The increase in gross domestic product for the three months to December was just 0.7 percent on an annualised basis compared to an annual expansion rate of 4 percent for the third quarter. Overall for the whole of 2002, the US economy grew by 2.4 percent. While this was significantly greater than the growth of just 0.3 percent in 2001, it was well below the level expected during an economic “recovery”.
The Economist magazine described the figures as a “dismal performance” saying they confirmed the impression from recent surveys and anecdotal evidence that the American economy is “faltering” with rising unemployment, falling consumer confidence and growing economic uncertainty.
According to the Commerce Department: “The major contributors to the slowdown ... were a deceleration in consumer spending and downturns in inventory investment and exports.”
The slowdown in consumer spending was particularly significant given that the relatively high levels of domestic consumption have so far staved off a major recession. But that may well be on its way. Consumer spending for the fourth quarter grew by only 1 percent on an annualised basis, compared to 4.2 percent in the previous three months, making it the lowest rate in almost 10 years and the worst fourth quarter result since 1991.

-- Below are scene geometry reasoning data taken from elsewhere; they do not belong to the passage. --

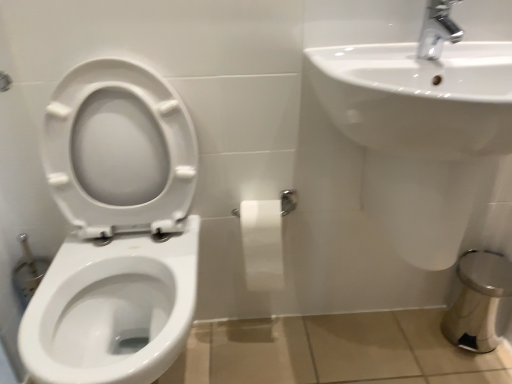 Question: From the image's perspective, is white glossy toilet at left below white glossy sink at upper right?

Choices:
 (A) no
 (B) yes

Answer: (B)

Question: Is white glossy toilet at left beside white glossy sink at upper right?

Choices:
 (A) no
 (B) yes

Answer: (A)

Question: From the image's perspective, is white glossy toilet at left above white glossy sink at upper right?

Choices:
 (A) yes
 (B) no

Answer: (B)

Question: Would you say white glossy toilet at left contains white glossy sink at upper right?

Choices:
 (A) yes
 (B) no

Answer: (B)

Question: Is white glossy toilet at left positioned behind white glossy sink at upper right?

Choices:
 (A) yes
 (B) no

Answer: (B)

Question: From a real-world perspective, is chrome metallic faucet at upper right positioned above or below white glossy toilet at left?

Choices:
 (A) above
 (B) below

Answer: (A)

Question: Considering the positions of chrome metallic faucet at upper right and white glossy toilet at left in the image, is chrome metallic faucet at upper right wider or thinner than white glossy toilet at left?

The fall-off in demand was concentrated in the durable goods sector. Spending on these so-called big ticket items, such as cars and appliances, which jumped by 22.8 percent on an annualised basis in the third quarter, fell at an annual rate of 7.3 percent in the fourth—a clear indication that the process by which consumption has been boosted by low-interest rate financing is coming to an end.
Another significant result was on the balance of trade. For the first time the US trade deficit rose above an annualised rate of $500 billion in real terms, equivalent to a record 4.3 percent of GDP. This means that the US is becoming even more dependent on capital inflows from the rest of the world to finance its widening balance of payments deficit and growing external debt.
While the early reports for this year point to increases in spending, there is no suggestion that the economy will grow by anything like the 4 percent rate needed to stop unemployment from rising.
The worsening employment situation is not just a result of the latest downturn but reflects long-term trends within the US economy. As an article by David Friedman in the January-February issue of the Atlantic Monthly pointed out, while the latter years of the 1990s were hailed as a “boom”, the US economy in the period 1993-2002 “created barely more jobs than in the previous 10 years, when the working-age population was smaller.” Furthermore since 1998, the manufacturing sector has cut 11 percent of its jobs, “the second worst rate of job loss in the past 50 years.”
With little or no growth in Japan and the European economy being held back by near-recession conditions in Germany, the low US growth figures have underscored the recessionary trends in the world economy as a whole. These trends are reflected in both the financial markets and the broader economy.
Last week, for example, the UK stock market passed a significant milestone. The FTSE 100 index fell to 3,460.3, less than 50 percent of its closing peak recorded on December 31, 1999. If the share market slide continues it could set off a major financial crisis, as insurance companies write off billions of dollars in share investments. The Guardian reported last Tuesday that “reports were rife that insurance companies were selling shares to shore up their shaky financial position” as the FTSE went below the 3,500 mark previously identified as a possible flashpoint.
A vicious circle is in the process of formation. As share prices decline, the position of insurance companies worsens, sending down their shares and further contributing to the overall market decline. The problems are not confined to London but extend across Europe with the CAC in Paris down almost 60 percent from its peak and the Frankfurt DAX down by more than 65 percent. In Tokyo, the Nikkei index is hovering near 20-year lows.
It seems that the similarities with Japan are not confined to the state of financial markets. Like Japan, Germany, which is the powerhouse of the continental European economy, appears to have entered a period of protracted stagnation.
The latest estimate from the government, contained in its annual economic report, is that growth will only reach 1 percent this year, down from a previous estimate of 1.5 percent. This prediction comes on top of figures which show that the economy grew by just 0.2 percent in 2002, following growth of only 0.6 percent in 2001.
Even the estimate of 1 percent growth for this year could be too optimistic, with domestic demand falling sharply. Figures for the retail trade show that turnover in 2002 fell by 3.5 percent on the previous year, the largest decline in post-war history.